Alfonso García Robles

Nobel Lecture

Nobel Lecture, December 11, 1982

The Latin American Nuclear-Weapon Free Zone

In seems advisable to point out from the outset that the Latin American nuclear-weapon-free zone has the privilege of being the only one in existence which covers densely inhabited territories. Outside it only in Antarctica, the Outer Space and the sea bed are similar prohibitions in force, based on treaties concluded in 1959, 1967 and 1971, respectively.

The official title of the treaty which established the Latin American zone and defined its statute is the “Treaty for the Prohibition of Nuclear Weapons in Latin America”, but it is usually referred to as the “Treaty of Tlatelolco”, employing the Aztec name for the district of the Mexican capital where the Ministry of Foreign Affairs of Mexico is located and where the treaty itself was opened to signature almost sixteen years ago, on February 14, 1967.

The modest purpose of this lecture is to provide a synoptic view both of the genesis and the provisions of the treaty.

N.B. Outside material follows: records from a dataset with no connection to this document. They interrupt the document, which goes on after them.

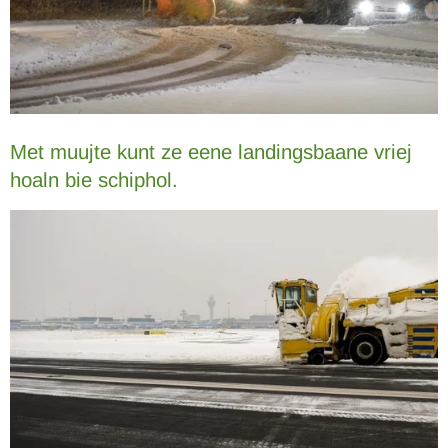
Met muujte kunt ze eene landingsbaane vriej
hoaln bie schiphol.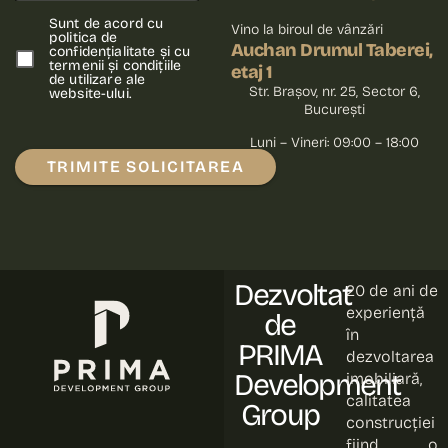
Sunt de acord cu
Vino la biroul de vânzări
politica de
Auchan Drumul Taberei,
confidențialitate și cu
termenii și condițiile
etaj 1
de utilizare ale
Str. Brașov, nr. 25, Sector 6,
website-ului.
București
Luni – Vineri: 09:00 – 18:00
TRIMITE SOLICITAREA
Please leave this field empty.
Dezvoltat
20 de ani de
experiență
de
în
PRIMA
dezvoltarea
Development
imobiliară,
calitatea
Group
construcției
fiind o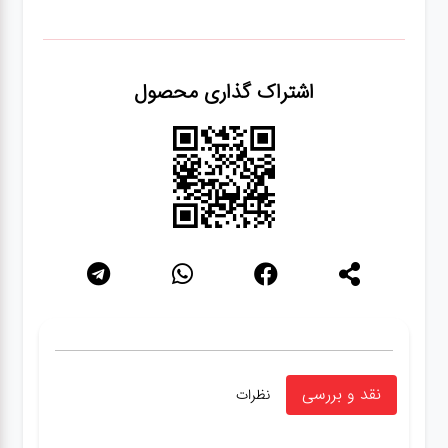
اشتراک گذاری محصول
نقد و بررسی
نظرات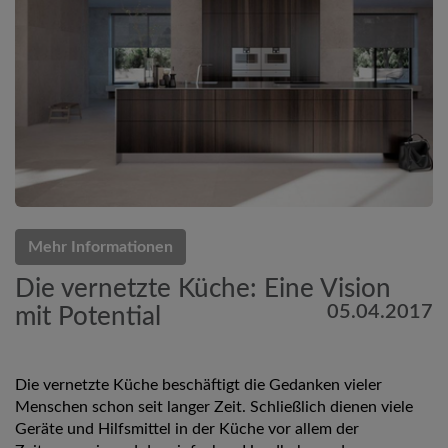
Mehr Informationen
Die vernetzte Küche: Eine Vision
05.04.2017
mit Potential
Die vernetzte Küche beschäftigt die Gedanken vieler
Menschen schon seit langer Zeit. Schließlich dienen viele
Geräte und Hilfsmittel in der Küche vor allem der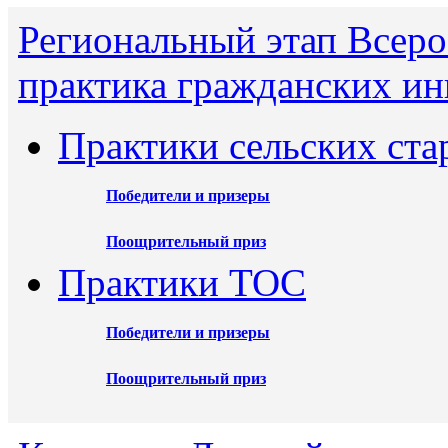
Региональный этап Всеро
практика гражданских ин
Практики сельских ста
Победители и призеры
Поощрительный приз
Практики ТОС
Победители и призеры
Поощрительный приз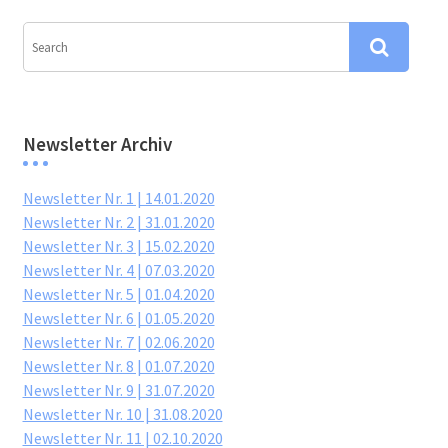
Newsletter Archiv
Newsletter Nr. 1 | 14.01.2020
Newsletter Nr. 2 | 31.01.2020
Newsletter Nr. 3 | 15.02.2020
Newsletter Nr. 4 | 07.03.2020
Newsletter Nr. 5 | 01.04.2020
Newsletter Nr. 6 | 01.05.2020
Newsletter Nr. 7 | 02.06.2020
Newsletter Nr. 8 | 01.07.2020
Newsletter Nr. 9 | 31.07.2020
Newsletter Nr. 10 | 31.08.2020
Newsletter Nr. 11 | 02.10.2020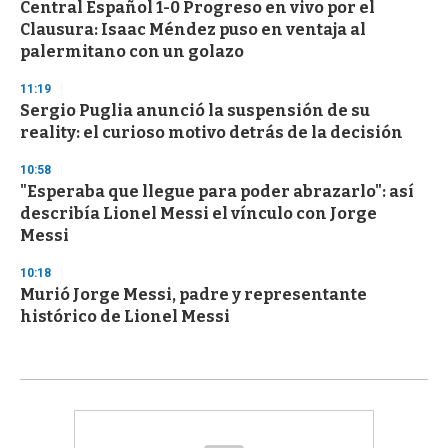
Central Español 1-0 Progreso en vivo por el
Clausura: Isaac Méndez puso en ventaja al
palermitano con un golazo
11:19
Sergio Puglia anunció la suspensión de su
reality: el curioso motivo detrás de la decisión
10:58
"Esperaba que llegue para poder abrazarlo": así
describía Lionel Messi el vínculo con Jorge
Messi
10:18
Murió Jorge Messi, padre y representante
histórico de Lionel Messi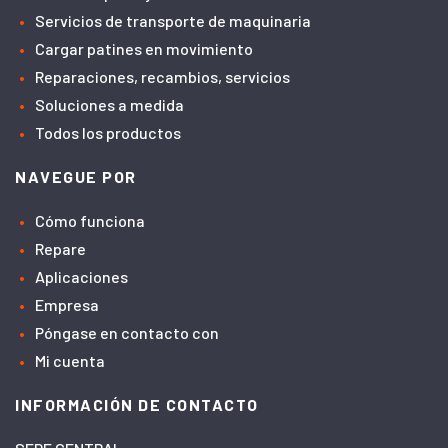
Servicios de transporte de maquinaria
Cargar patines en movimiento
Reparaciones, recambios, servicios
Soluciones a medida
Todos los productos
NAVEGUE POR
Cómo funciona
Repare
Aplicaciones
Empresa
Póngase en contacto con
Mi cuenta
INFORMACIÓN DE CONTACTO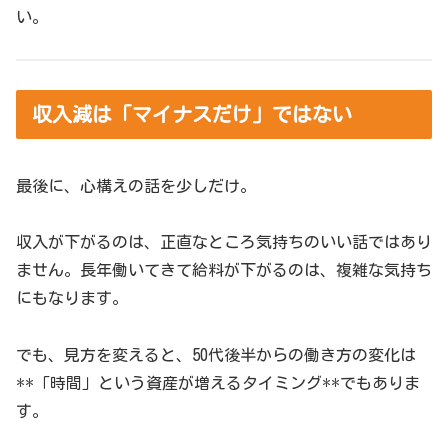
い。
収入減は「マイナスだけ」ではない
最後に、心構えの話を少しだけ。
収入が下がるのは、正直なところ気持ちのいい話ではあり
ません。長年働いてきて給料が下がるのは、複雑な気持ち
にもなります。
でも、見方を変えると、50代後半からの働き方の変化は
**「時間」という資産が増えるタイミング**でもありま
す。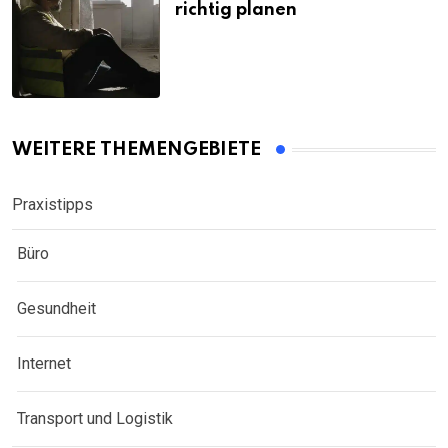
richtig planen
WEITERE THEMENGEBIETE
Praxistipps
Büro
Gesundheit
Internet
Transport und Logistik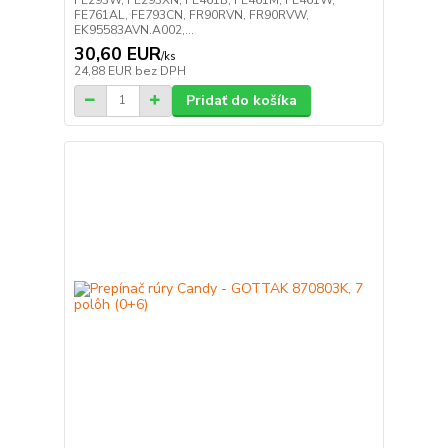
FE761AL, FE793CN, FR90RVN, FR90RVW,
EK95583AVN.A002,...
30,60 EUR
/
ks
24,88 EUR
bez DPH
Pridať do košíka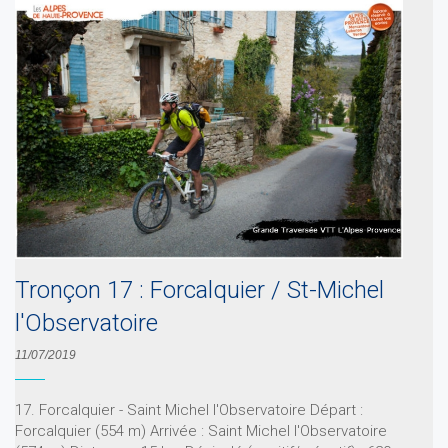
Tronçon 17 : Forcalquier / St-Michel
l'Observatoire
11/07/2019
17. Forcalquier - Saint Michel l'Observatoire Départ :
Forcalquier (554 m) Arrivée : Saint Michel l'Observatoire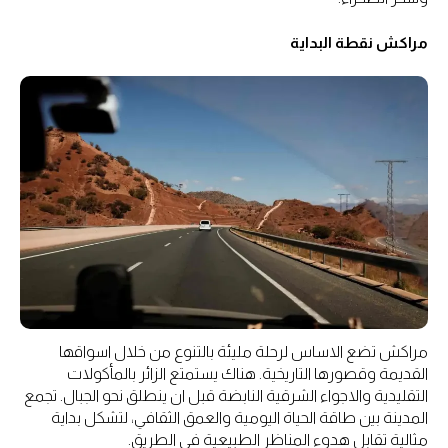
مراكش نقطة البداية
مراكش تضع الاساس لرحلة مليئة بالتنوع من خلال اسواقها
القديمة وقصورها التاريخية. هناك يستمتع الزائر بالمأكولات
التقليدية والاجواء الشرقية النابضة قبل ان ينطلق نحو الجبال. تجمع
المدينة بين طاقة الحياة اليومية والعمق الثقافي، لتشكل بداية
مثالية تقابل هدوء المناظر الطبيعية في الطريق.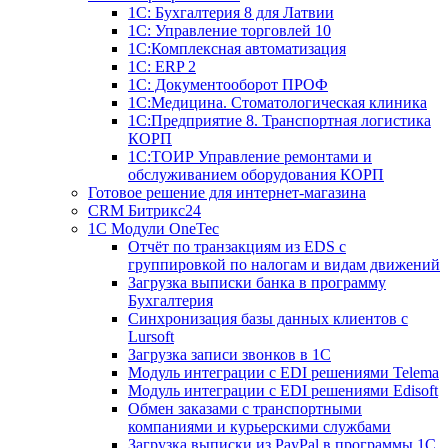
1С: Бухгалтерия 8 для Латвии
1С: Управление торговлей 10
1C:Комплексная автоматизация
1С: ERP 2
1С: Документооборот ПРОФ
1С:Медицина. Стоматологическая клиника
1С:Предприятие 8. Транспортная логистика
КОРП
1С:ТОИР Управление ремонтами и
обслуживанием оборудования КОРП
Готовое решение для интернет-магазина
CRM Битрикс24
1C Модули OneTec
Отчёт по транзакциям из EDS с
группировкой по налогам и видам движений
Загрузка выписки банка в программу
Бухгалтерия
Синхронизация базы данных клиентов с
Lursoft
Загрузка записи звонков в 1С
Модуль интеграции с EDI решениями Telema
Модуль интеграции с EDI решениями Edisoft
Обмен заказами с транспортными
компаниями и курьерскими службами
Загрузка выписки из PayPal в программы 1C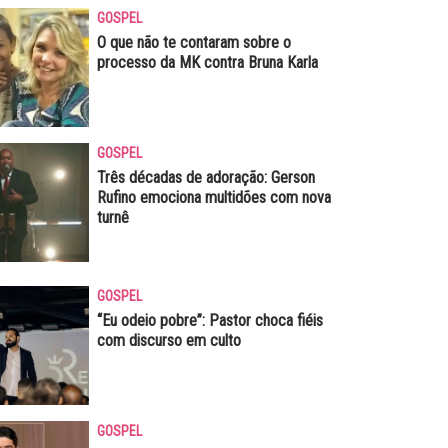
GOSPEL
O que não te contaram sobre o
processo da MK contra Bruna Karla
GOSPEL
Três décadas de adoração: Gerson
Rufino emociona multidões com nova
turnê
GOSPEL
“Eu odeio pobre”: Pastor choca fiéis
com discurso em culto
GOSPEL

I. Genesis of the Treaty of Tlatelolco

The first international document in the history of the events directly related to the genesis of the Treaty of Tlatelolco was the Joint Declaration of 29 April 1963. In this declaration the Presidents of Bolivia, Brazil, Chile, Ecuador and Mexico announced that their governments were willing to sign a Latin American multilateral agreement by which they would undertake not “to manufacture, store, or test nuclear weapons or devices for launching nuclear weapons”.

Seven months later, the United Nations General Assembly, taking as a basis a draft resolution submitted by eleven Latin American countries (the five previously mentioned, plus Costa Rica, El Salvador, Haiti, Honduras, Panama and Uruguay), approved on 27 November 1963 resolution 1911 (XVIII). In this resolution inter alia the General Assembly welcomed the initiative of the five Presidents for the military denuclearization of Latin America; expressed the hope that the States of the region would initiate studies “concerning the measures that should be agreed upon with a view to achieving the aims” of the Joint Declaration, and requested the Secretary-General of the United Nations to extend to the States of Latin America, at their request, “such technical facilities as they may require in order to achieve the aims set forth in the present resolution”.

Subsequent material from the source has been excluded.